[Question] Running Multi-threaded PPO training independently with no interference

[n-kish]

❓ Question

I am trying to parallelise execution of PPO training on MuJoCo environments, where each multiprocessing thread uses a slightly modified xml file to train PPO with. For this, I currently use:

import multiprocessing

num_processes = min(200, multiprocessing.cpu_count())
with multiprocessing.Pool(processes=num_processes) as pool:
        eprewmeans = pool.map(simulate_robot, xml_robots)

Here the simulate_robot function fires up the same python file with args as an xml_robot from xml_robots. This python file (train_ppo.py) looks like this currently:

import os
import argparse
import json
import gymnasium as gym
from stable_baselines3 import PPO
from stable_baselines3.common.env_util import make_vec_env
from stable_baselines3.common.evaluation import evaluate_policy
from stable_baselines3.common.logger import configure

def main():

    parser = argparse.ArgumentParser(formatter_class=argparse.ArgumentDefaultsHelpFormatter)
    parser.add_argument('--env_id', help='environment ID', default=None)
    parser.add_argument('--total_timesteps', help='maximum step size', type=int)
    parser.add_argument('--network', help='path for data')
    parser.add_argument('--xml_file_path', help='path for xml')
    parser.add_argument('--perf_log_path', help='path for xml')
    parser.add_argument('--ctrl_cost_weight', help='ctrl cost weight for gym env')
    args = parser.parse_args()

    # Logger Initialisation
    config_name = args.perf_log_path
    tmp_path = config_name
    new_logger = configure(tmp_path, ["stdout", "csv", "tensorboard"])

    # Create Mujoco environment
    env = gym.make(args.env_id, xml_file=args.xml_file_path)

    # Instantiate the model
    model = PPO("MlpPolicy", env, verbose=1)
    model.set_logger(new_logger)

   # Train the model
   model.learn(total_timesteps=int(args.total_timesteps))

    # Evaluate the policy
    mean_reward, std_reward = evaluate_policy(model, env, n_eval_episodes=10)

if __name__ == '__main__':
    main()

When I ran this code, I found that when I have more than one process, the optimizer call in stable-baselines/ppo/ppo.py takes longer and longer as the number of processes increases. I have ensured there is no cross-play in any other parts of the code, except for some interesting time delays in the code block below.

stable-baselines3/stable_baselines3/ppo/ppo.py Lines 278 to 282

self.policy.optimizer.zero_grad()
loss.backward()
# Clip grad norm
th.nn.utils.clip_grad_norm_(self.policy.parameters(), self.max_grad_norm)
self.policy.optimizer.step()

Can you please help me understand what I might be dealing with here and a possible solution or alternate path to achieve the desired multiprocessing capability with SB3 ?

Checklist

• [X] I have checked that there is no similar issue in the repo
• [X] I have read the documentation
• [X] If code there is, it is minimal and working
• [X] If code there is, it is formatted using the markdown code blocks for both code and stack traces.

[araffin]

Hello, if you want to parallelize gradient steps, you need to have a look at https://github.com/Stable-Baselines-Team/stable-baselines3-contrib/issues/11 and linked issues. if you want to parallelize data collection, you need to use VecEnv.
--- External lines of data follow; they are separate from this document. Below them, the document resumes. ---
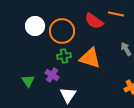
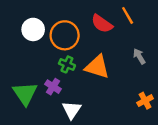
orange line: (116, 14) -> (128, 15), turned 49
green cross: (64, 56) -> (67, 64), turned 32
green triangle: (28, 81) -> (25, 94), size x1.6

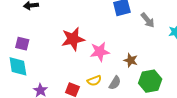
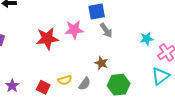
gray arrow: (148, 20) -> (106, 30), moved
pink star: (100, 52) -> (74, 30), moved

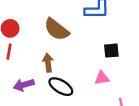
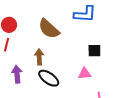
purple arrow: (24, 85) -> (17, 74), turned 96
I'm also not sure why you have some TF code in there...

[n-kish]

Hi @araffin, thanks for your response.

I may have not been quite clear about what I wanted to achieve.

I am parallelizing external to the model instance and not within it. That is, with each different XML file, I run a train_ppo.py instance per thread. Depending on the XML file count, the number of parallel processes increases, and thus gym envs. are created and PPO models are trained in parallel. It is here I face the problem.

I notice that the gradient steps are somehow taking longer and longer to process with the increase in the thread count (i.e. increase in independent gym env count), which normally shouldn't be the case because each thread must be treated independently and I should have models trained independently. (Please notice the time_elapsed in seconds for just 4000 env. steps in the attached screenshot)

Hence your suggestions about parallel gradient steps and data collection through Stable-Baselines-Team/stable-baselines3-contrib/issues/11 and VecEnv, though useful, aren't addressing my problem, because I still have num_cpu=1 even in VecEnv.

Hope this clarifies things further. Please let me know how I may go about this problem, thanks.

And yes, the TF code is a blunder please ignore it.

[n-kish]

For anyone that maybe interested in this later. The problem I faced is due to the global autograd engine of Torch (as discussed here: Assumptions around Autograd and Python multi-threading.)

I solved this by calling each different run_ppo.py file as a separate bash process instead of relying on the mulitprocessing module.